Nichols C E, Cocklin S, Dodds A, Ren J, Lamb H, Hawkins A R, Stammers D K
Structural Biology Division, The Wellcome Trust Centre for Human Genetics, University of Oxford, Roosevelt Drive, Oxford OX3 7BN, England.
Acta Crystallogr D Biol Crystallogr. 2001 Nov;57(Pt 11):1722-5. doi: 10.1107/s090744490101410x. Epub 2001 Oct 25.
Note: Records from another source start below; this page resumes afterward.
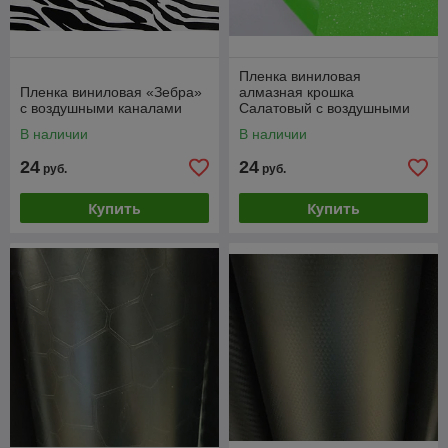
Пленка виниловая
Пленка виниловая «Зебра»
алмазная крошка
с воздушными каналами
Салатовый с воздушными
каналами
В наличии
В наличии
24
24
руб.
руб.
Купить
Купить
The NmrA repressor protein of Aspergillus nidulans was overproduced in Escherichia coli and purified to homogeneity. Gel-exclusion chromatography showed that NmrA was monomeric in solution under the buffer conditions used. The protein was crystallized in three forms, belonging to trigonal, monoclinic and hexagonal space groups. Two of these crystal forms (A and B) diffract to high resolution and thus appear suitable for structure determination. Crystal form A belongs to space group P3((1))21, with unit-cell parameters a = b = 76.8, c = 104.9 A. Crystal form B belongs to space group C2, with unit-cell parameters a = 148.8, b = 64.3, c = 110.2 A, beta = 121.8 degrees.
构巢曲霉的NmrA阻遏蛋白在大肠杆菌中过量表达并纯化至同质。凝胶排阻色谱显示,在所使用的缓冲液条件下,NmrA在溶液中呈单体形式。该蛋白以三种形式结晶,分别属于三方、单斜和六方空间群。其中两种晶体形式(A和B)衍射至高分辨率,因此似乎适合进行结构测定。晶体形式A属于空间群P3(1)21,晶胞参数a = b = 76.8,c = 104.9 Å。晶体形式B属于空间群C2,晶胞参数a = 148.8,b = 64.3,c = 110.2 Å,β = 121.8°。